Me despierto a las cinco, categoría alondra, rindo más. Salto de la cama. Del baño a la cocina. Me siento, la compu ahora me responde con rapidez. Ves que podías, nena. Veo sobre el desayunador el disco duro descartado, no diviso la garantía. Busco en el cajón del mueble, está; la doblo en cuatro, la pongo sobre el estante superior. Busco un paquete de galletitas, lleno mi botella con agua helada. Estoy lista. Se me cae el repasador, una notificación del chat, me apuro a revisar. Me siento a escribir.

1. El recuerdo de la CPU lenta.

Recojo las migas, las llevo al tarro de los orgánicos del bajo mesada. Vuelvo a la mesa.

2. El desorden.

Transpiro, el ventilador tira poco, mejor una ducha de cinco minutos.

3. El calor.

Ahora si puedo tomar mates. Pongo a calentar el agua, busco la yerba, no encuentro la bombilla. Levanto el repasador del piso, encuentro la bombilla. Pruebo la temperatura del agua con el primer mate. Clarea, ni una nube, salgo a refrescar las plantas. Levanto la ropa tendida.

4. La ropa.

Vuelvo a la mesa, corro los papeles y el lápiz, doblo las remeras con un cartón guía, como dice la Kondo. Las apilo. Me perturba la torre de remeras, las llevo al placar. Me siento y escribo.

5. El orden.

Escucho correr el agua en el baño; él ya se ha levantado, pide el toallón. Anoto:

6. El consorte.

Se escurrió la hora mágica. Apago y guardo las hojas. Le preparo café. Programamos el almuerzo, implica hacer compras. Salgo.

7. Los mandados.

Vuelvo con dos bolsas repletas de verduras. Falta el pan. Me digo que después, tienen horario corrido. Me conecto para escuchar el editorial de Pablo.

8. La radio.

Opto por subir a la biblioteca que abandoné en noviembre. Ventilo, refrigero y despejo el escritorio: cada libro en su lugar. Fantaseo con ordenarlos por colores, igual que Laura. Me pongo a buscar Boquitas Pintadas, me empecino, sé que lo tengo. Vuelvo al trabajo. Releo la lista y me asumo procrastinadora. Investigo la dolencia: descarto la nota de Clarín que reduce el asunto a una cuestión de fuerza de voluntad, me quedo con la investigación que publica el New York Times, que encara el problema desde la perspectiva del deseo. Reconozco el circuito reincidente que ejecuto desde que iba al secundario. Anoto la expresión: “capturar la amígdala (investigar)”.

9. Las distracciones esperables.

Decido abortar el proceso creativo. Sigo esta tarde, o mañana con la fresca. Busco las zapatillas y voy por los diez mil pasos. Durante la caminata tengo ideas fabulosas que luego no son tales cuando estoy sobre el papel.

10. El mandato de la actividad física.

Encaro la producción por la tarde. El tiempo es escaso, no va a salir nada bueno, a nadie le va a gustar, ni a mí. Dejar es un alivio que al rato es culpa. Asumo el desorden de la mesa y me vuelvo sentar.
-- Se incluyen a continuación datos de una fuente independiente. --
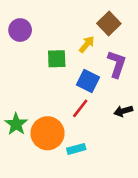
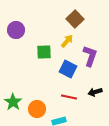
brown square: (109, 23) -> (75, 19), moved
red line: (80, 108) -> (69, 97), moved, turned 63
orange circle: (48, 133) -> (37, 109), size x0.7

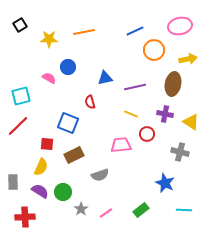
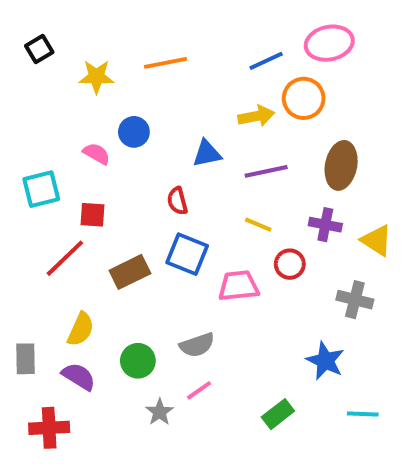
pink ellipse: (180, 26) -> (329, 43), moved
yellow arrow: (188, 59) -> (256, 116), moved
blue square: (68, 123) -> (187, 254), moved
red line: (18, 126) -> (65, 258), moved
red square: (47, 144) -> (93, 215), moved
brown rectangle: (74, 155) -> (130, 272), moved
green circle: (63, 192) -> (138, 361), moved
pink line: (106, 213) -> (199, 390), moved

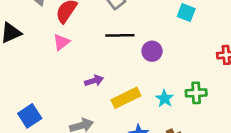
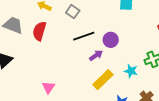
pink triangle: (61, 42) -> (48, 87), moved
purple arrow: (94, 81) -> (96, 55), moved

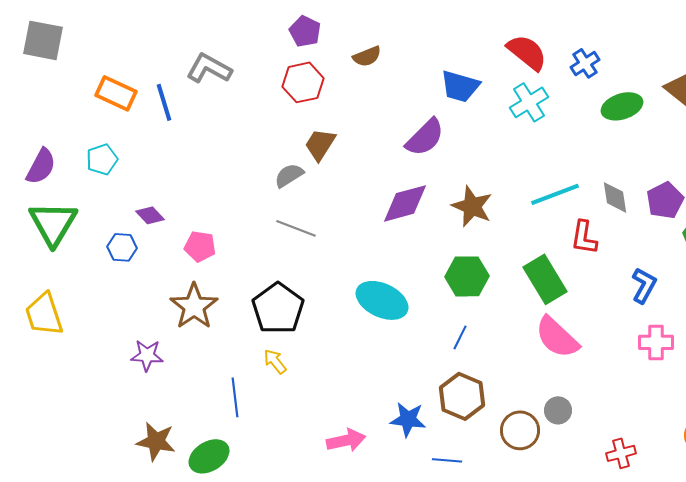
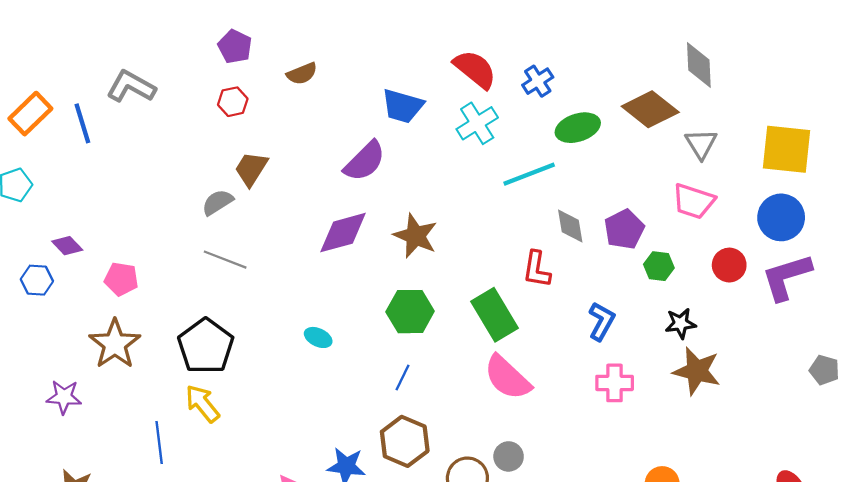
red hexagon: (303, 82) -> (233, 102), size x0.7
orange rectangle: (116, 93) -> (30, 114), turned -69
cyan line: (555, 194) -> (529, 174), moved
cyan ellipse: (382, 300) -> (318, 337), size x0.5
yellow arrow: (275, 361) -> (202, 403), size x1.4

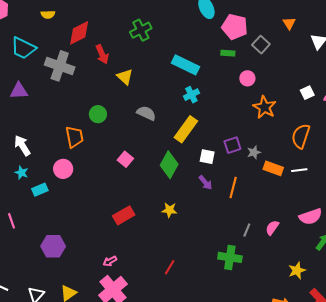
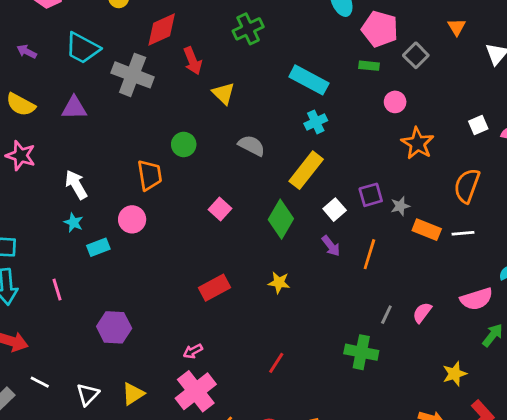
white square: (207, 157) -> (335, 210), turned 35

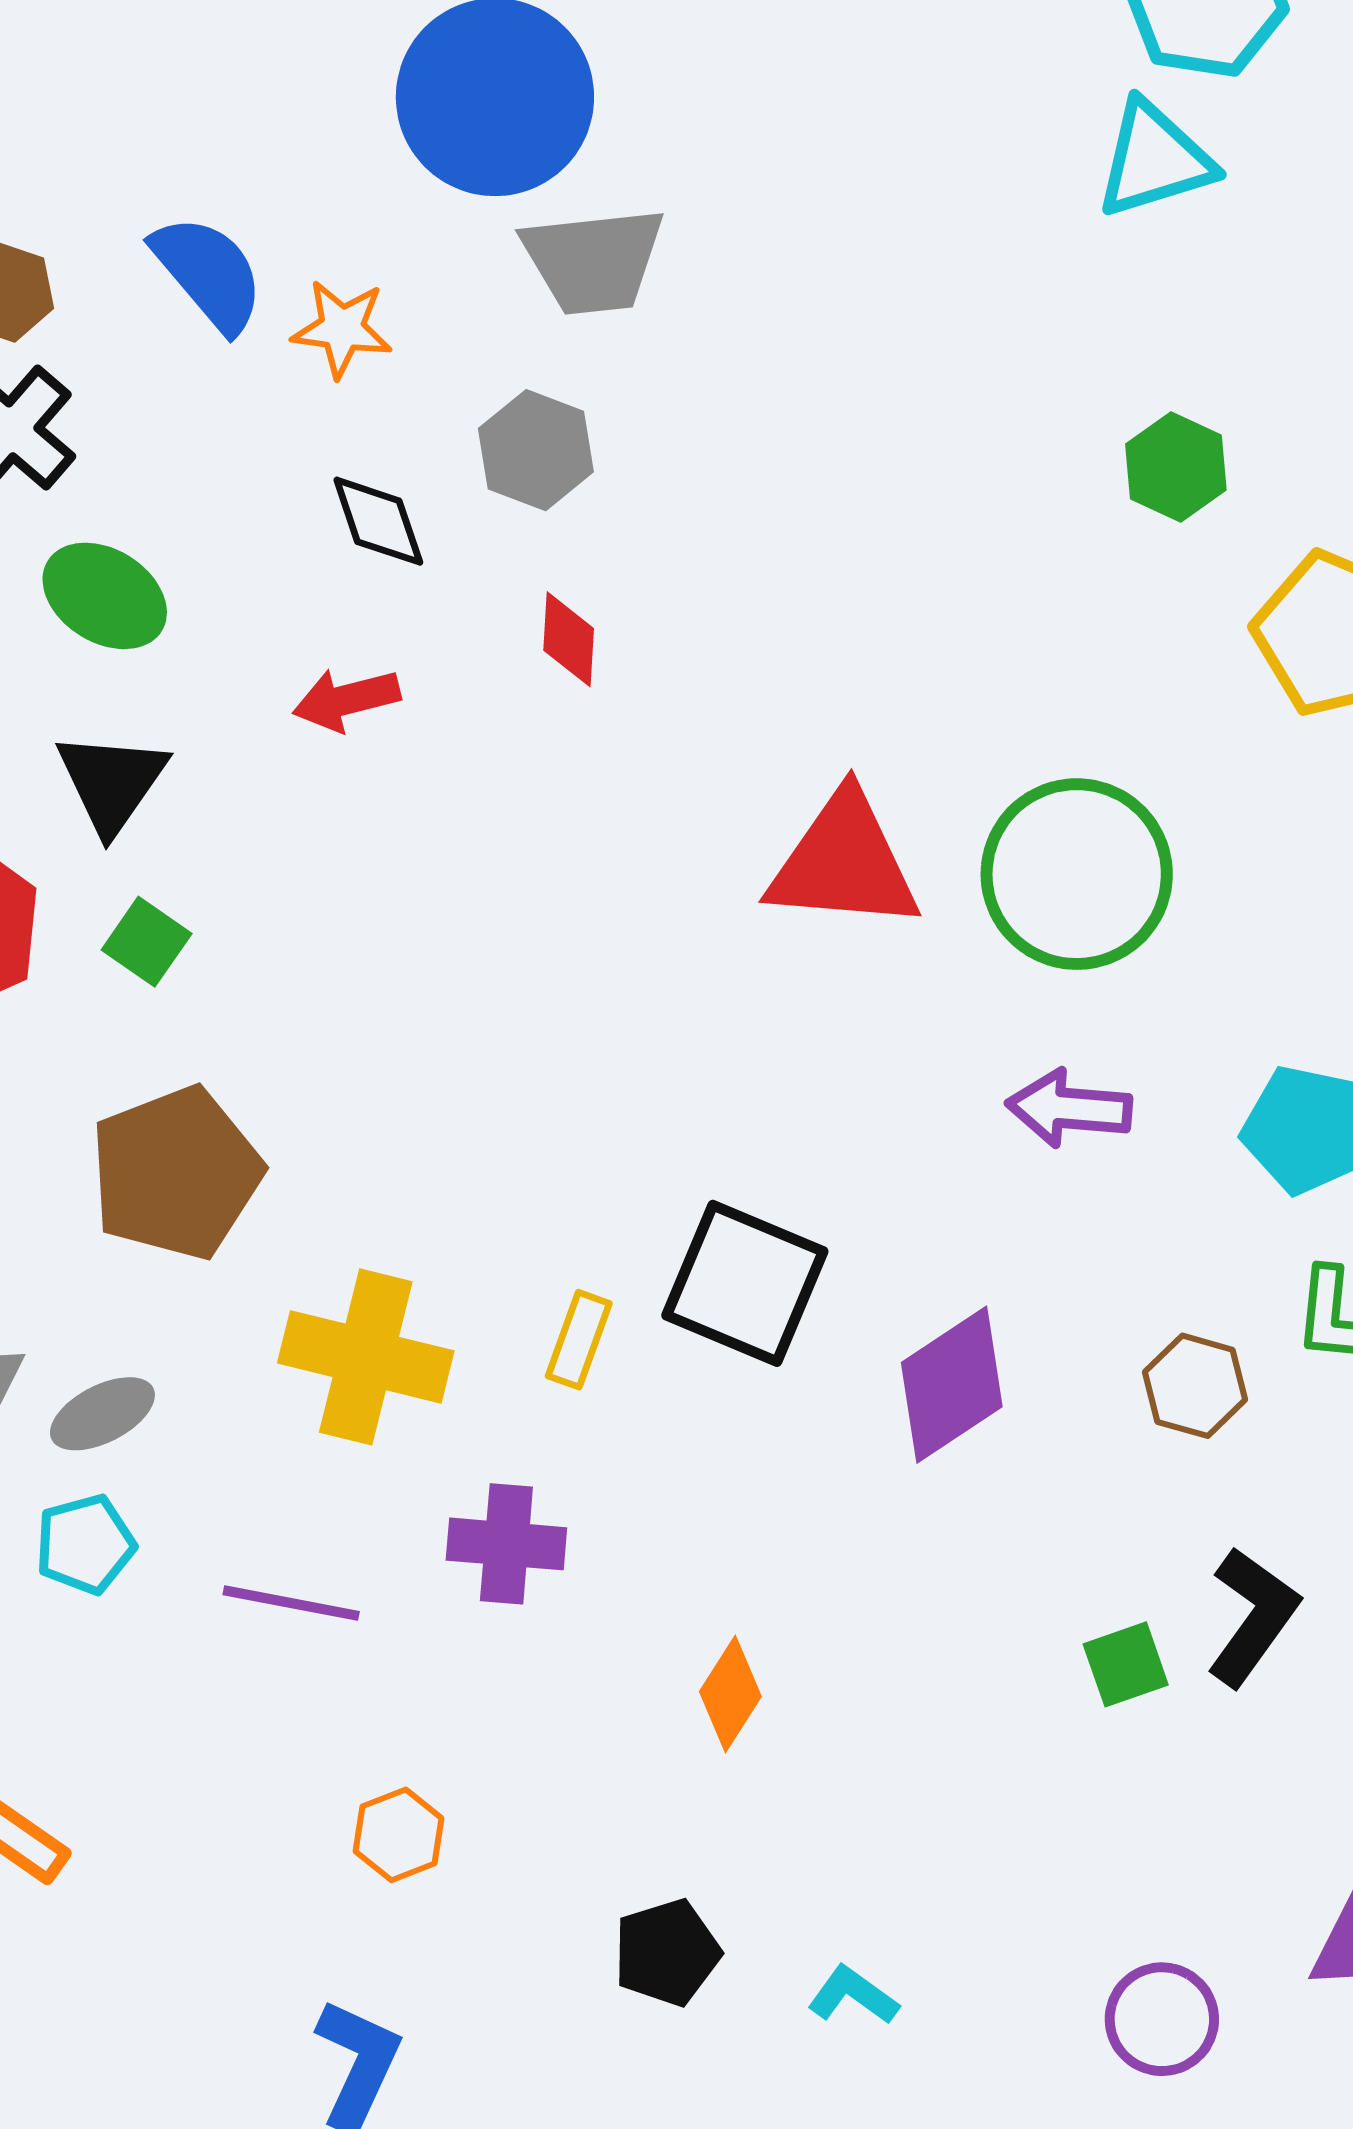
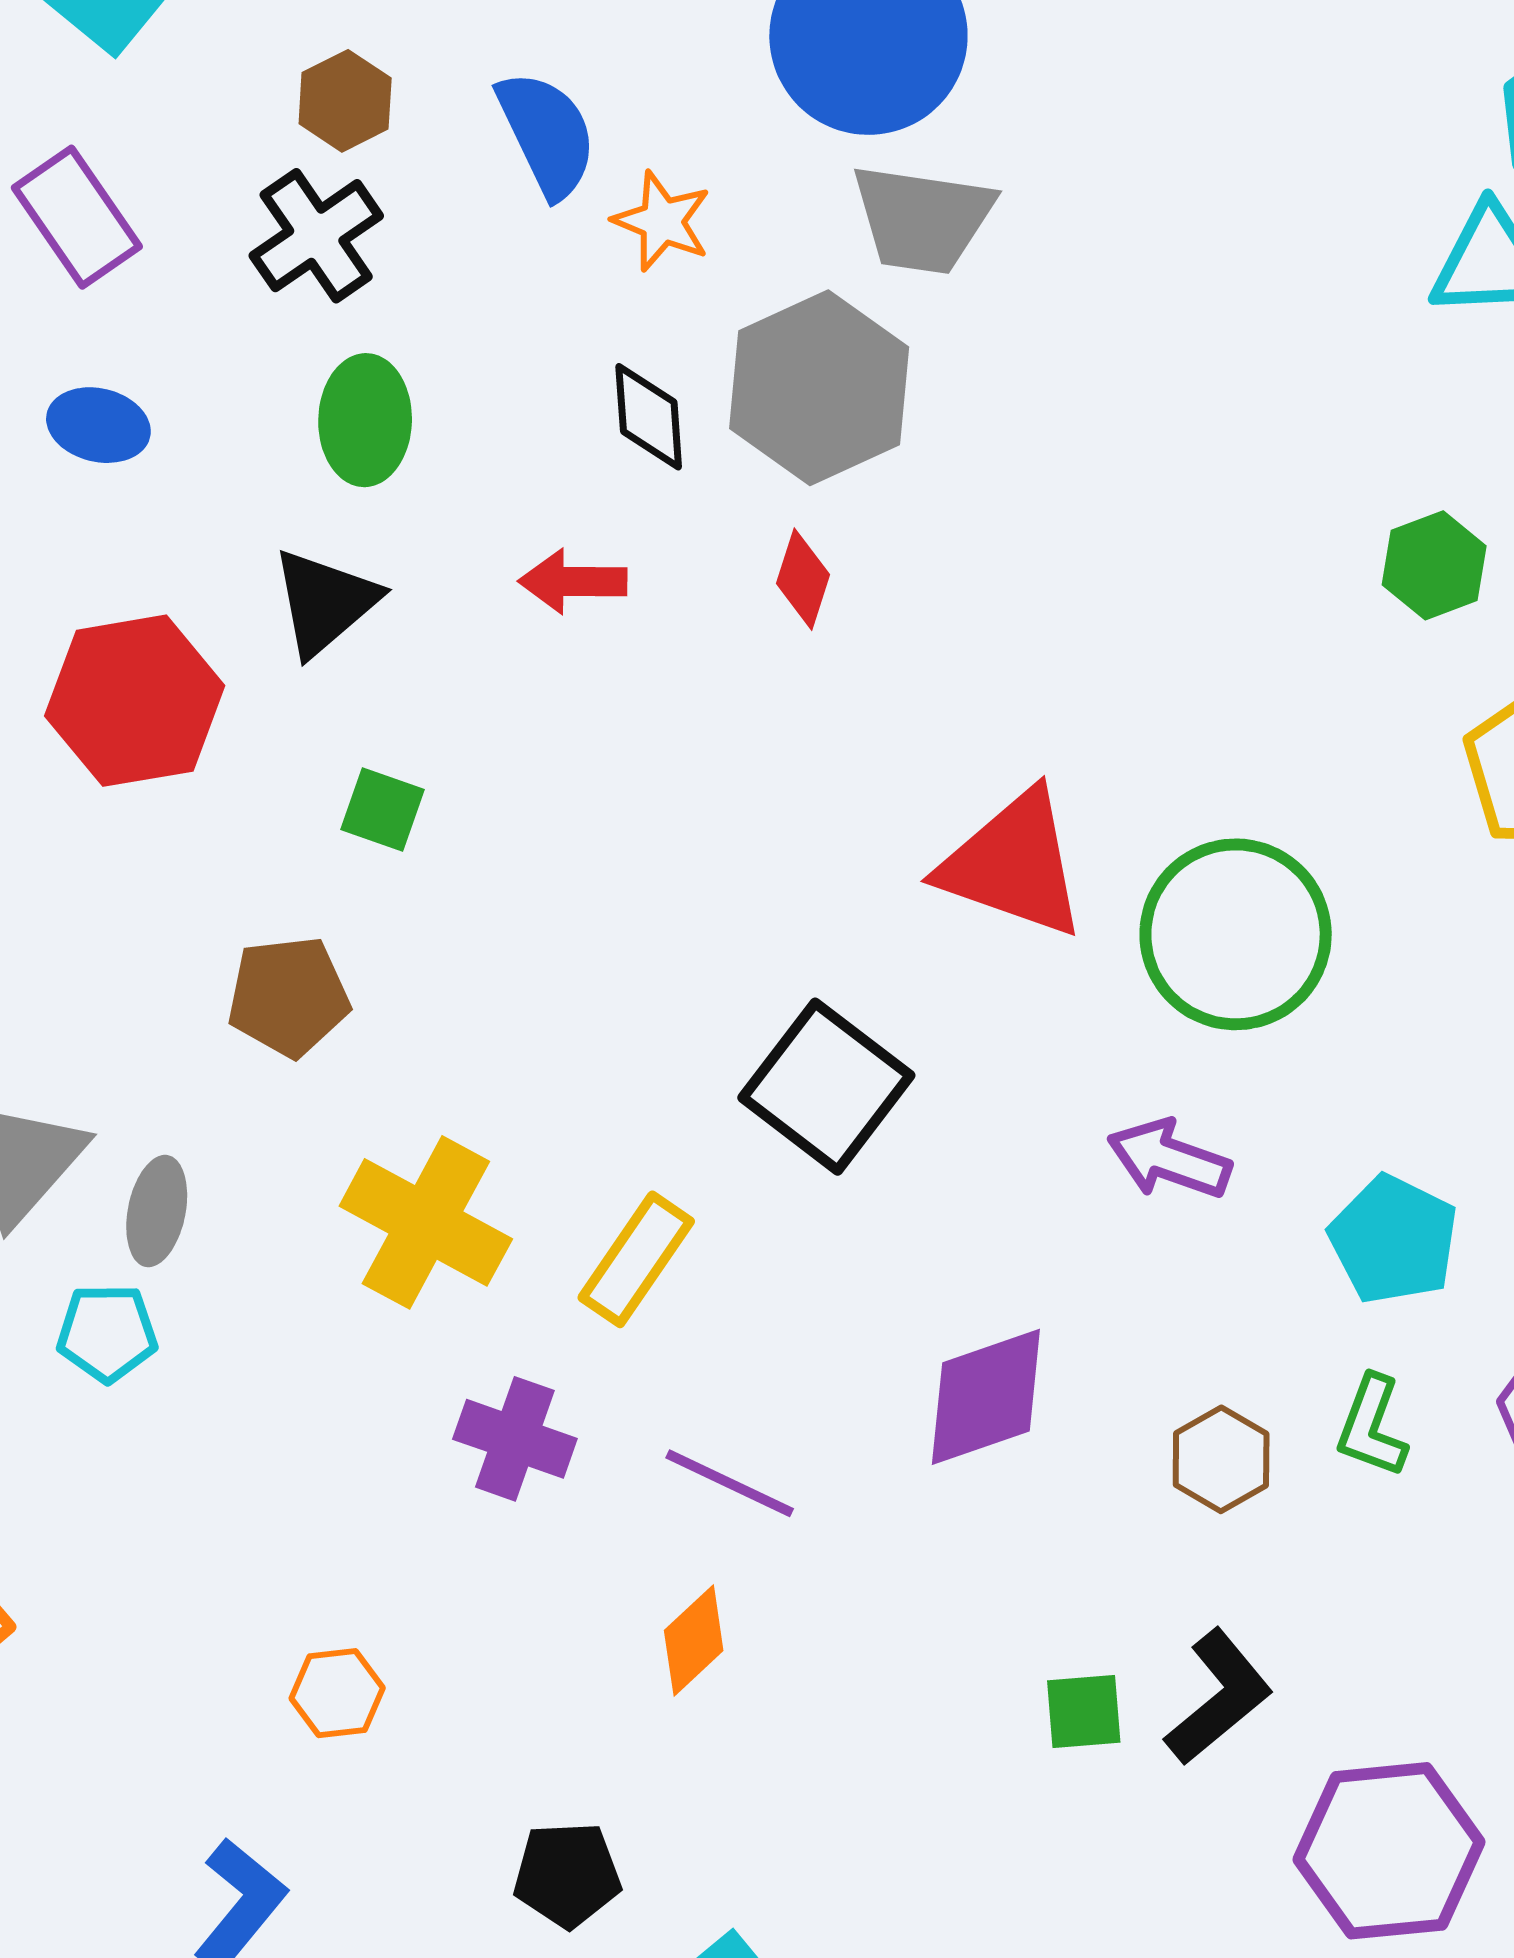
gray hexagon: (536, 450) -> (819, 388), size x1.6
green ellipse: (105, 596) -> (365, 420), turned 45
green square: (147, 942) -> (383, 810), moved, turned -30
brown pentagon: (176, 1173) -> (289, 996), size x0.7
black square: (745, 1283) -> (826, 1087), moved
yellow rectangle: (579, 1340) -> (636, 1259), size x1.4
gray ellipse: (102, 1414) -> (157, 1211), turned -66
purple line: (291, 1603) -> (730, 1483), moved

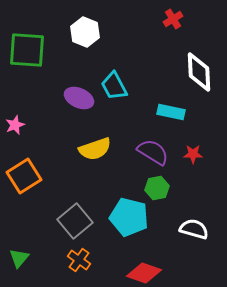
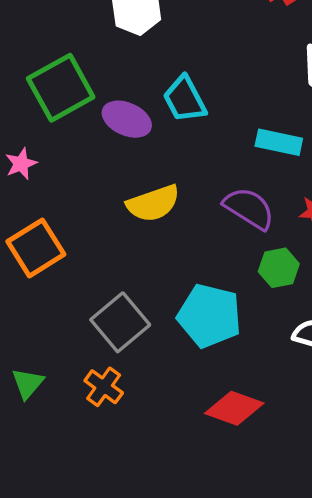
green square: (27, 50) -> (61, 88), moved, turned -33
green hexagon: (157, 188) -> (279, 268), moved
orange cross: (79, 260) -> (104, 387), moved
Ahora es solo lápiz y papel. Me distrae un perfume, parece un sahumerio sin encender (el fuego les quita intensidad, pero llega más lejos). Viene del canasto de las frutas. Corro las manzanas, no son ellas. Una naranja. Ha perdido turgencia: la cáscara es más fina y más dura, el color se ha concentrado. La acerco a mi nariz. Reconozco que en los días previos cierta nota sutil se ahogaba en el olor de la cebolla frita y se confundía con el perfume del detergente. De cerca detecto puntos brillantes por donde sus aceites esenciales se pronuncian. Lo asocio con la momificación, con las pirámides en las que las ofrendas se disponían de manera tal que el faraón las disfrutase al renacer. ¿Someterían a los frutos al mismo proceso que a los humanos? Otra imagen, terrorífica, aparece: está asociada a los mecanismos actuales de producción. La separo de mi nariz con rapidez; me apuro para que el agua atenúe cualquier peligro potencial. Me siento a escribir.